WHAT TO DO
Taking each line of the records in turn, count those containing "Pourtant" and report only the number.

:::::

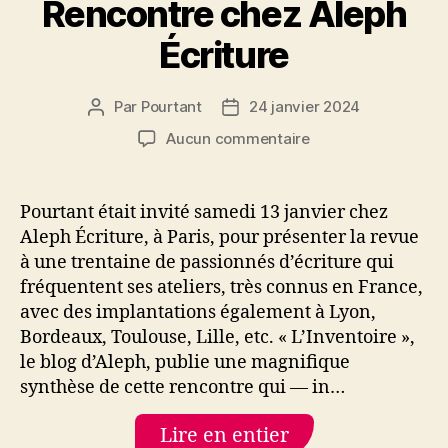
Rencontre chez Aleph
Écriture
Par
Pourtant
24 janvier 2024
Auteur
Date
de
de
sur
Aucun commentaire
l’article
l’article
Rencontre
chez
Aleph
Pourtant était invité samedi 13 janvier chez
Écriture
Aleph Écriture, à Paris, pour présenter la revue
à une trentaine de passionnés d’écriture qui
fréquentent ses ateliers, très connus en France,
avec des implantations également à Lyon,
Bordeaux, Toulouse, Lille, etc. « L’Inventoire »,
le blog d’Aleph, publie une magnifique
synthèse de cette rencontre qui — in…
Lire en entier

:::::

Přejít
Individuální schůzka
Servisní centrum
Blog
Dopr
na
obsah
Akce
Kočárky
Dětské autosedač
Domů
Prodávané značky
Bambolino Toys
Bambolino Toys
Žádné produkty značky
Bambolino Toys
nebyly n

:::::

WRITTEN SOLUTION
2